To this Uncle Joe said nothing. He was not to be drawn, badger-like, to the mouth of his den. What he really thought of Miss Amanda he kept to himself.

“Anyway,” sighed Carolyn May at last, “she invited me to come to see her, now she’s home from nursing. And, if you haven’t got any objection, Uncle Joe, I’m going to see her.”

“Go ahead,” said Mr. Stagg. “I haven’t anything to say against it.”

But Carolyn May was far from satisfied by this permission. Child as she was, somehow she had gained an appreciation of the tragedy in the lives of Joseph Stagg and Amanda Parlow.

That cry the man had uttered when he sprang to Miss Parlow’s aid had been wrenched from the very depths of his being. Nor had Miss Amanda’s emotion been stirred only by the sight of a snake that was already dead when she had first seen it. Carolyn May had felt the woman’s hand tremble; there had been tears flooding her eyes when she kissed the little girl.

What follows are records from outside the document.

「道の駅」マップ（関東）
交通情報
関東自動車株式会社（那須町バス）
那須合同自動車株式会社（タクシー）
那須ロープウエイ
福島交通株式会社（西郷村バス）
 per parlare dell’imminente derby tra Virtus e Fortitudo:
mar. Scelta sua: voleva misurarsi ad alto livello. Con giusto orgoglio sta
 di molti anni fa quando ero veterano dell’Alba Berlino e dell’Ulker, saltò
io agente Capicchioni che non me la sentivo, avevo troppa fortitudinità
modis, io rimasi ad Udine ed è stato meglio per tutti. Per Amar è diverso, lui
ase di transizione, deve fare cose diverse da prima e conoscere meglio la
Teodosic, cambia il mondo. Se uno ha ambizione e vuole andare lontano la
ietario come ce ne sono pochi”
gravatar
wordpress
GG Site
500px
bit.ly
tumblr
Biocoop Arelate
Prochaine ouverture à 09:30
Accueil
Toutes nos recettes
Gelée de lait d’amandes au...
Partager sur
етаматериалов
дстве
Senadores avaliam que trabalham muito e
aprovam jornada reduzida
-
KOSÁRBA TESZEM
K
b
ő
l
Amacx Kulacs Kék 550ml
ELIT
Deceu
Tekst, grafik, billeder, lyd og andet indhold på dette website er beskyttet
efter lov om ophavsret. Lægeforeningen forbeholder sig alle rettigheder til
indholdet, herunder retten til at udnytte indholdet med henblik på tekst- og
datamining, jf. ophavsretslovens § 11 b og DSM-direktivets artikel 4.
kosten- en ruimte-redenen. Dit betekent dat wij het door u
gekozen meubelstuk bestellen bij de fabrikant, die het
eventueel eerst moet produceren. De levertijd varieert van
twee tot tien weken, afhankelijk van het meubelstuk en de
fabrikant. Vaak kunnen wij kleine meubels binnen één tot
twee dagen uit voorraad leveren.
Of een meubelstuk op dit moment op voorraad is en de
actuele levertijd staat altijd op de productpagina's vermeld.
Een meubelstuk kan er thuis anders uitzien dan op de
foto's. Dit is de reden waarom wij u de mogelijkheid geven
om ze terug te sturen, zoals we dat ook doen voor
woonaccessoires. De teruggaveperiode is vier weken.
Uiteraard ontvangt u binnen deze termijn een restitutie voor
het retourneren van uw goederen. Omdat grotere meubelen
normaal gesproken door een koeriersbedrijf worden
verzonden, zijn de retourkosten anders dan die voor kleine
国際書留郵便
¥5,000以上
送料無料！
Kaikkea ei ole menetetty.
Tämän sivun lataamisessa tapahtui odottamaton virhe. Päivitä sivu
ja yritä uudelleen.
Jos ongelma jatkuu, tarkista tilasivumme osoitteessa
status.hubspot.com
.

“I guess,” thought Carolyn May wisely, “that when two folks love each other and get angry, the love’s there just the same. Getting mad doesn’t kill it; it only makes ’em feel worse.

“Poor Uncle Joe! Poor Miss Amanda! Maybe if they’d just try to look up and look for brighter things, they’d get over being mad and be happy again.”

She felt that she would really like to advise with somebody on this point. Aunty Rose, of course, was out of the question. She knew that people often advised with their minister when they were in trouble, but to Carolyn May Mr. Driggs did not seem to be just the person with whom to discuss a love-affair. Kindly as the minister was disposed, he lacked the magnetism and sympathy that would urge one to take him into one’s confidence in such a delicate matter.